In the video, we can hear the officer express her intention to use her Taser. But that doesn’t change the fact that she shot him at point-blank range with her firearm instead. The police chief discussed the officer’s intent. At this point, he could have tried to console the grieving community. Instead, he leaned into justifying the officer’s actions. This action is address by the Journal of Personality and Social Psychology,

Researchers found that participants shoot armed targets more often and more quickly if they’re black rather than white, and refrain from shooting more often when the target is white. The most common mistakes are shooting an unarmed black target and failing to shoot an armed white target.

Police officers are not morally superior to members of the general public. Yet, people continue to give them the benefit of the doubt. There are some key reasons why that tradition needs to stop. People assume that when an officer steps on the scene, they have arrived to help. But, Black communities know that’s not always the case. They show up to enforce the law and often hurt citizens in the process.

Black men and women continue to die disproportionately in interactions with police. Stops and frisks, while outlawed in some areas, are still quite common. Research shows that, in America, one out of 1,000 Black men can expect to die by police. It’s essential to see Wright’s death as part of a larger pattern of police brutality as discussed in the quote below from the PNAS journal for the National Academy of Sciences.

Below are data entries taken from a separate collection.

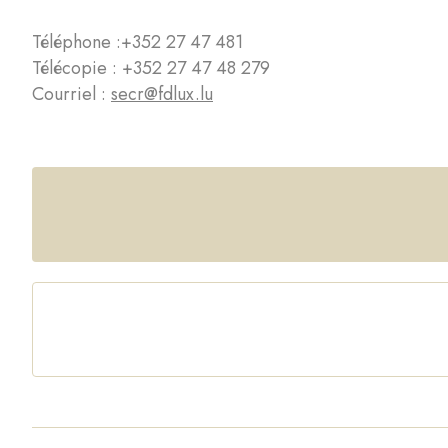
Téléphone :
+352 27 47 481
Télécopie : +352 27 47 48 279
Courriel :
secr@fdlux.lu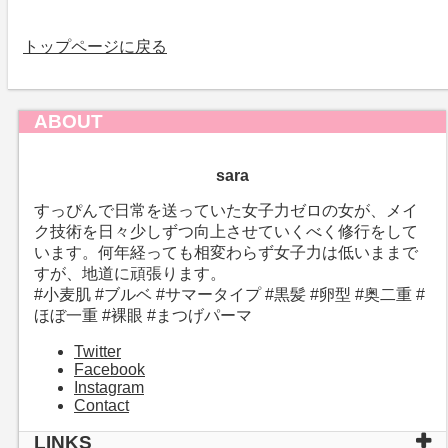
トップページに戻る
ABOUT
sara
すっぴんで日常を送っていた女子力ゼロの女が、メイ
ク技術を日々少しずつ向上させていくべく修行をして
います。何年経っても相変わらず女子力は低いままで
すが、地道に頑張ります。
#小麦肌 #ブルベ #サマータイプ #黒髪 #卵型 #奥二重 #
ほぼ一重 #裸眼 #まつげパーマ
Twitter
Facebook
Instagram
Contact
LINKS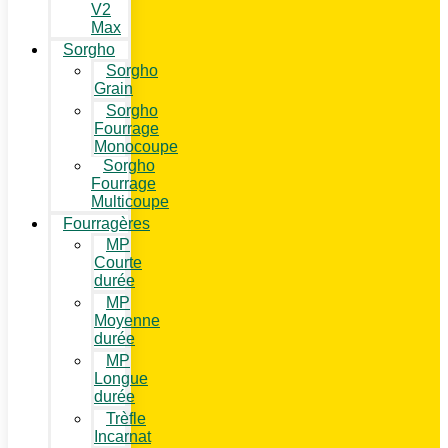
V2
Max
Sorgho
Sorgho
Grain
Sorgho
Fourrage
Monocoupe
Sorgho
Fourrage
Multicoupe
Fourragères
MP
Courte
durée
MP
Moyenne
durée
MP
Longue
durée
Trèfle
Incarnat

Source: Proceedings of National Academy of Sciences of the United States of America

Social scientists and public health scholars now widely acknowledge that police contact is a key vector of health inequality and is an important cause of early mortality for people of color.

Some people think that officers stop crime, but crime-fighting is reactionary at best. Also, they are not lawyers or even legal aids. Thus, their understanding of the law is limited. The same can be said about their knowledge of mental health.

According to a study by the Treatment Advocacy Center, “about a quarter of fatal encounters with law enforcement involve a person with a severe mental illness.” Society has tasked people with little understanding of the law with enforcement. They have also made them responsible for assessing mental health with no formal mental health training. It’s no wonder why these incidents are rampant in our society. The current system will continue to produce similar results.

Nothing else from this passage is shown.